Lo avrebbe lasciato fare, pensò la cameriera capitata lì per sbaglio e poi non pensò più a niente. Lui le sbottonava i pantaloni e lei tremava. Quando glieli tolse forse

lei, si fece sfuggire una lacrima. Si insinuò con le mani sotto il maglioncino nero, toccò la pelle del ventre e più su sfiorò quella delle spalle, le dita si aggrapparono

al maglioncino sfilandolo dalle braccia e dalla testa. Lei sorrise. Lo scrittore addormentato le portò via le mutande accompagnandole fino alle dita dei piedi, poi salì sulla sedia a dondolo, in ginocchio, con le gambe larghe abbastanza da farvi passare nel mezzo la pelle nuda della cameriera capitata lì per sbaglio, che adesso

lo guardava vogliosa di spogliarsi di quell’ultimo pezzo di stoffa, di svelare l’ultima intima maschera. Con le mani dietro la schiena leggermente curva di lei, sorrise l’uomo mentre le sganciava il reggiseno … raccolse l’ultimo velo e delicatamente

lo fece cadere giù dalla sedia a dondolo.

Cominciò a far passare i suoi occhi dolci lungo tutto quel corpo finalmente nudo, pulito e bello, a tratti illuminato dalla luce del mondo che entrava dalla piccola finestra. La cameriera capitata lì per sbaglio ad ogni respiro affannoso sentiva

l’anima squarciarsi, liberarsi dalle catene fatte di nomi, di buone maniere, di ricordi, di vestiti, di proibizioni e paure, del tempo, delle cose che saranno sempre e quelle che non saranno mai perché si stava facendo guardare e adesso non era più niente,

ma tutto. Un “essere” carico di forza, di gioia, di emozione e di ardore, di calore

e lei si ascoltava ridere, si ascoltava vibrare, fremere palpitare, aperta in quel corpo pieno d’anima, in balia dell’oscillare perfetto di una sedia a dondolo.

Riflessa negli occhi che la stavano guardando, toccando riscaldando, vide la sua

ri-nascita. Fu come se le fosse stata restituita la vita, nella penombra di una cantina. Non era più la cameriera capitata lì per sbaglio: la vita aveva risposto alla sua domanda. Vedeva quello che davvero poteva essere, non era più “in attesa” e c’era

una sola cosa da fare: godere di quella bellezza. Respirò. Si sciolse.

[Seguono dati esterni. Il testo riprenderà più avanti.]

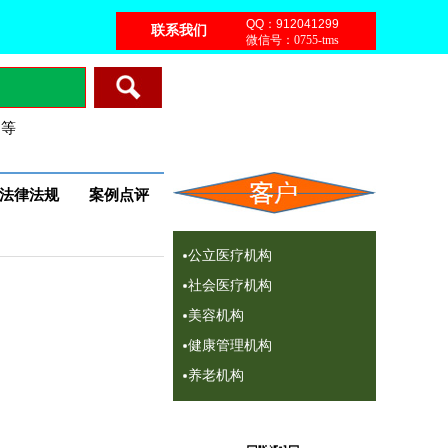
QQ：912041299
联系我们
微信号：0755-tms
 等
法律法规
案例点评
公立医疗机构
社会医疗机构
美容机构
健康管理机构
养老机构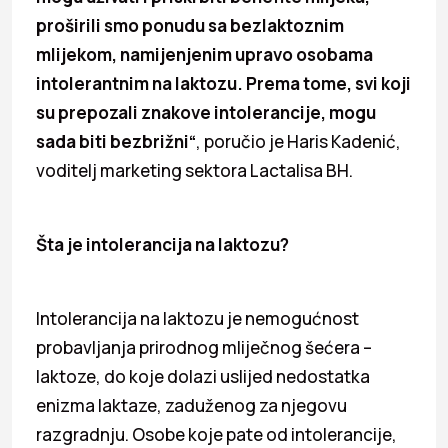
proširili smo ponudu sa bezlaktoznim
mlijekom, namijenjenim upravo osobama
intolerantnim na laktozu. Prema tome, svi koji
su prepozali znakove intolerancije, mogu
sada biti bezbrižni“
, poručio je Haris Kadenić,
voditelj marketing sektora Lactalisa BH.
Šta je intolerancija na laktozu?
Intolerancija na laktozu je nemogućnost
probavljanja prirodnog mliječnog šećera –
laktoze, do koje dolazi uslijed nedostatka
enizma laktaze, zaduženog za njegovu
razgradnju. Osobe koje pate od intolerancije,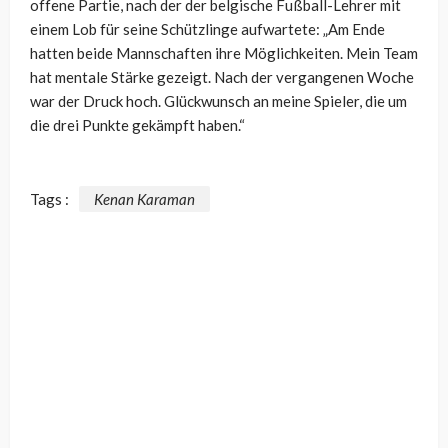
offene Partie, nach der der belgische Fußball-Lehrer mit
einem Lob für seine Schützlinge aufwartete: „Am Ende
hatten beide Mannschaften ihre Möglichkeiten. Mein Team
hat mentale Stärke gezeigt. Nach der vergangenen Woche
war der Druck hoch. Glückwunsch an meine Spieler, die um
die drei Punkte gekämpft haben.“
Tags :
Kenan Karaman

“Grazie ” si sentì sussurrare.

Aprì gli occhi convinta di trovarsi nuda con addosso il corpo di un uomo semisconosciuto, invece, era sola, vestita con una mano calda dentro i jeans

cullata dal dondolare perfetto, di una sedia a dondolo.

Con la schiena appoggiata ad un baule, uno scrittore addormentato nella penombra

di una cantina.

Da quali occhi abbiamo davvero bisogno di farci guardare?